On ne peut pas dire que ma vie sexuelle ait été merveilleuse jusqu'à présent. Elle a été pleine de peur, de colère, et lorsque j'ai enfin été prêt après des années de thérapie, les choses ne se sont pas vraiment déroulées comme prévu. Deux ans après mon viol, j'ai couché avec un étudiant que j'avais rencontré dans un café à Philadelphie alors que je rendais visite à ma tante. On a passé l'été ensemble, mais nos rapports sexuels étaient pleins de gêne et dénué de passion. J'ai d'abord pensé que c'était parce qu'il n'y avait pas d'alchimie entre nous deux... Et puis la même chose s'est produite avec Devon.
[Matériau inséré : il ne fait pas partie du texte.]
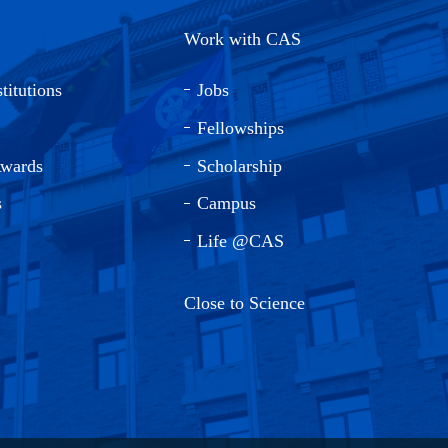
Work with CAS
titutions
Jobs
Fellowships
Awards
Scholarship
s
Campus
Life @CAS
Close to Science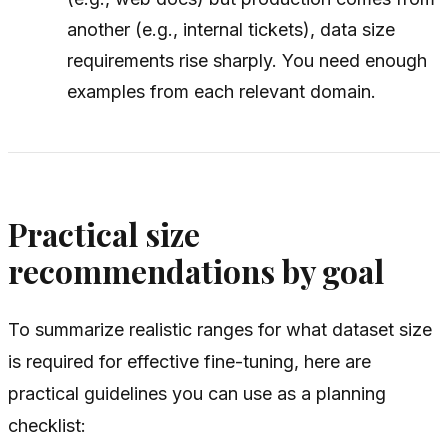
another (e.g., internal tickets), data size
requirements rise sharply. You need enough
examples from each relevant domain.
Practical size
recommendations by goal
To summarize realistic ranges for what dataset size
is required for effective fine-tuning, here are
practical guidelines you can use as a planning
checklist:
Devon et moi avions assez de désir l'un pour l'autre pour mettre le feu aux draps. Je suis resté avec lui huit mois, j'étais attiré par lui et clairement excité au lit mais... La peur et la gêne ne cessaient de reprendre le dessus pendant l'acte, et je ne compte pas le nombre de fois où nous avons dû nous arrêter parce que je me mettais soudainement à trembler, devenais pâle comme un linge pour finalement ne jamais arriver à jouir. Malgré tous les efforts que Devon faisait, il ne pouvait pas empêcher mes souvenirs de me hanter. Il a fini par en avoir assez de n'obtenir aucun résultat et de ne pas pouvoir donner de plaisir à son petit-ami. Donc il m'a largué. Je ne lui en veux pas pour ça.

- Eh, tu es tout pâle, dit Erza. Ça va ?

- Oui, très bien. Désolé, j'étais loin dans mes pensées.

Son regard s'adoucit.

- Tu es vraiment triste de ne pas voir tes parents à Thanksgiving, hein ?

Je bondis sur l'excuse qu'elle me fournit et je hoche vivement la tête.

- Ouais, ça craint. Mais je les verrai à Noël, c'est déjà ça.

- Mais oui ! Allez, va te brosser les dents et on va prendre un café.